Myra K. Wolfgang (May 1914 – April 1976)  was a labor leader and women's rights activist in Detroit from the 1930s through the 1970s.  She was most active in the labor movement, advocating for the working poor and for women in the workforce.

Early life and family
Myra (Komaroff) Wolfgang was born in Montreal, Quebec, Canada in May 1914 to Jewish Eastern European Immigrants. Her parents, Abraham and Ida Komaroff, raised her and her two siblings in a politically liberal environment that valued independent thinking and their Jewish culture. Her parents did not emphasize religion, and chose to marry in Montreal's labor temple rather than a synagogue. Wolfgang was often quoted as saying she was "a union-made union maid."

In 1915, the family moved to Detroit, where her father started a business selling real estate. After World War I he opened an office in downtown Detroit and the family moved to a larger home on Westminster Avenue. After making her way through the Detroit school system, Myra went to study commercial art and interior design at the Carnegie Institute of Technology. One year later, the Great Depression hit. This made continuing her education impossible. In the summer of 1932, Wolfgang returned to Detroit to live with her family.

Early career
In 1932, while looking for work, Wolfgang became involved at Detroit's Local 705 of the then Detroit Waiters Union. She was hired the same day, working for Louis Koenig, secretary-treasurer of the Local 705, as a receptionist. Koenig noticed her  enthusiasm for the job, began to instruct her in union history and procedures, and called her "my protégée."

In 1934, Wolfgang was elected to Local 705's executive board as its recording secretary. In 1936 Governor Frank Murphy recognized her for her efficient oversight of Local 705 and appointed her to the Domestic and Personal Service Department of the Michigan Employment Security Commission.
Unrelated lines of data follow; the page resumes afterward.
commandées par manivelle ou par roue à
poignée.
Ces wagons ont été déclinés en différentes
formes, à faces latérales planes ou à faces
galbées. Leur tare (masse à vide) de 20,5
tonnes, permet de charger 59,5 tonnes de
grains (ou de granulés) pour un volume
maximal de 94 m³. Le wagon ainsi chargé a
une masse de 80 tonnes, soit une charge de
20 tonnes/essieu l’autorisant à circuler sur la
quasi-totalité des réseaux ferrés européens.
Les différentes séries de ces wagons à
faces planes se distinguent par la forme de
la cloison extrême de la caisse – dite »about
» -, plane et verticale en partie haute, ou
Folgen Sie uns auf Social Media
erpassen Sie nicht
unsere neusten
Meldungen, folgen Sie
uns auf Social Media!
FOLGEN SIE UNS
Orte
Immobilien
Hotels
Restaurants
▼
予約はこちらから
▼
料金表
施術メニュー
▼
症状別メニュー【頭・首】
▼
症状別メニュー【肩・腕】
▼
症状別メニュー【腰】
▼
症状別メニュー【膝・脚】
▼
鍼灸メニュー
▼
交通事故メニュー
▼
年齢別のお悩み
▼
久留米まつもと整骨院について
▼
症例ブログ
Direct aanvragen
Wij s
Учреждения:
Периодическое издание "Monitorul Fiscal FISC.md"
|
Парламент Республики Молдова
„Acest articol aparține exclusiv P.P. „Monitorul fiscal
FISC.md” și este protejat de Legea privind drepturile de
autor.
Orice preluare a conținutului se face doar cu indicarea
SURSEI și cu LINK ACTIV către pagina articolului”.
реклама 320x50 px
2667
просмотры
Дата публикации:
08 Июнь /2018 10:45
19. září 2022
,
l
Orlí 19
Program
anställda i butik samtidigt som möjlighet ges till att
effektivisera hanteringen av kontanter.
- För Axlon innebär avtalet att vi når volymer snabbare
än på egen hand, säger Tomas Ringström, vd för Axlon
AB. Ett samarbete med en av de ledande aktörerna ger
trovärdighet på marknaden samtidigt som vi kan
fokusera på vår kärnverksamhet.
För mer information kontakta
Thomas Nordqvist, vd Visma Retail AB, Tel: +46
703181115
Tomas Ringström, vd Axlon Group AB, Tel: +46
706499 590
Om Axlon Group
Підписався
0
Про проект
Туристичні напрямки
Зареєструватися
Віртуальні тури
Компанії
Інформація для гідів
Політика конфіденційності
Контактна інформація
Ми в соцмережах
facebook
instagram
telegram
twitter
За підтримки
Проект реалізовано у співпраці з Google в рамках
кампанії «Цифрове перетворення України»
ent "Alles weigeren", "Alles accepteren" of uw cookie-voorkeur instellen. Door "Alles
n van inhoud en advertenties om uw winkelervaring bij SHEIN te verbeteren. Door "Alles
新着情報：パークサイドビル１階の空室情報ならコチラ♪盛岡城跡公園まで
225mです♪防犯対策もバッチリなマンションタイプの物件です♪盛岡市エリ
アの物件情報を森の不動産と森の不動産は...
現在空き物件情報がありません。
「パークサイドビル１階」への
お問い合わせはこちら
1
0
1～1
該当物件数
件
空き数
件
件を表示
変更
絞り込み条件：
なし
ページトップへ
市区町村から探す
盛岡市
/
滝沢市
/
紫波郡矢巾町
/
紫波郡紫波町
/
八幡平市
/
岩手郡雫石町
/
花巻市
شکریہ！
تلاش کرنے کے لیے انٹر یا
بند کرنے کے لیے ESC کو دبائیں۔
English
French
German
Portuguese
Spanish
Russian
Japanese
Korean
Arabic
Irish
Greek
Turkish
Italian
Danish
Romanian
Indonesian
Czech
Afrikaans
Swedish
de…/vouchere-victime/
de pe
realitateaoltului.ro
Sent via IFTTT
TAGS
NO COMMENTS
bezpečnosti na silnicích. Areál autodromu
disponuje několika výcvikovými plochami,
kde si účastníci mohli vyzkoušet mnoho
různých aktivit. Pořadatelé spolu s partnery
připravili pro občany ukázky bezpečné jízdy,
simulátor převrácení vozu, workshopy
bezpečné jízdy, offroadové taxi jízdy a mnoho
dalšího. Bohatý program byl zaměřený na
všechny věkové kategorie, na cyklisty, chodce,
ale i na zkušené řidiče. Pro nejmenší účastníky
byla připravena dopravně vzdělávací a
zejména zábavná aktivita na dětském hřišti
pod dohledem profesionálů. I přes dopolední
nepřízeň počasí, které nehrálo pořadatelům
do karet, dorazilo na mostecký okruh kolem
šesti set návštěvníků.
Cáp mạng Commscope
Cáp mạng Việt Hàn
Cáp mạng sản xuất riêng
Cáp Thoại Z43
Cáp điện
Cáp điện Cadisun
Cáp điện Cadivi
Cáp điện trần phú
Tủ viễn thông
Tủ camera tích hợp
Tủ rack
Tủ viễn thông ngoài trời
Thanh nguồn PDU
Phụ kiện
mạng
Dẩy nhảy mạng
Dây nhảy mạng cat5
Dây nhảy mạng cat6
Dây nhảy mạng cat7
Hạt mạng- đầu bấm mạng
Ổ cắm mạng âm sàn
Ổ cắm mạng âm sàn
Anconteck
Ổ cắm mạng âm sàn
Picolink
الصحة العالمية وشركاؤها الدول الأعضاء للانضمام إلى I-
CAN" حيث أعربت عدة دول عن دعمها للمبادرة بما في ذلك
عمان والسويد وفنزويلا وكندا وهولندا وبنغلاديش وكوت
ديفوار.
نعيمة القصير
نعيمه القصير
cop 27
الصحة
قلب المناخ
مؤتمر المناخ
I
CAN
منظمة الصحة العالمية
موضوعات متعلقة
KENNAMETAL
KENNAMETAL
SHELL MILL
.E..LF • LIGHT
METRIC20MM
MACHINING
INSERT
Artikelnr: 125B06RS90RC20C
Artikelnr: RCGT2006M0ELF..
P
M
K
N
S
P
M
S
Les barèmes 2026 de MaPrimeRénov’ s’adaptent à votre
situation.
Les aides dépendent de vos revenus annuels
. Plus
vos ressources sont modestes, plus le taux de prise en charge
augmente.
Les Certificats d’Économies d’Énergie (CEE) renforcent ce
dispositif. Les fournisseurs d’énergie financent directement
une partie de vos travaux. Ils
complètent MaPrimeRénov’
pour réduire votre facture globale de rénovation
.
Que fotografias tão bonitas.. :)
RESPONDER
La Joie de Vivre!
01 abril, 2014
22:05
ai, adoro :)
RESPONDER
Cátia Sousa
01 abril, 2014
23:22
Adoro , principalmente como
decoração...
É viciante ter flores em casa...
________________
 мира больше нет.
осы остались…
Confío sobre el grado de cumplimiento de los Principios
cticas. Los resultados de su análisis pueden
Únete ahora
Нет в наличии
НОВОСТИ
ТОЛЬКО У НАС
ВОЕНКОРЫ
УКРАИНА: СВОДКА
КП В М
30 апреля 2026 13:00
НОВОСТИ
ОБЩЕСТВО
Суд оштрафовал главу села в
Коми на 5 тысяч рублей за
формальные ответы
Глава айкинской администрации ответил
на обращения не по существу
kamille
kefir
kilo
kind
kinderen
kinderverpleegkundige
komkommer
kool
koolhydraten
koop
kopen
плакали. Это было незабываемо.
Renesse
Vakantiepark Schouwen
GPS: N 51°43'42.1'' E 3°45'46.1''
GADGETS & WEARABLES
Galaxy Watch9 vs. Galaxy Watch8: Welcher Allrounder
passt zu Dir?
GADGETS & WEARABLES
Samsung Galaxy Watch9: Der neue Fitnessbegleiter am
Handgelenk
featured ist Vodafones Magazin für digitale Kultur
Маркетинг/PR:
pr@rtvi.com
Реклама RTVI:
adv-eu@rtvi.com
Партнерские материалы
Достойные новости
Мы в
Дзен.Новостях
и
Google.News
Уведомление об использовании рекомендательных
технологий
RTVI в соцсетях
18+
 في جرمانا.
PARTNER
In 1937, Wolfgang helped organize and participated in a successful sit-down strike at the F.W. Woolworth five-and-dime store in Detroit. This was the first store and public building strike.

Later career
In the 1940s and '50s, Wolfgang ran the Detroit Joint Council and became vice president of the Hotel Employees & Restaurant Employees International Union. After Koenig retired, Wolfgang became the Secretary Treasurer and chief executive officer of Local 705. She was active in the enactment of the 1966 Michigan minimum wage law, which required employers to pay each employee a minimum $1 an hour.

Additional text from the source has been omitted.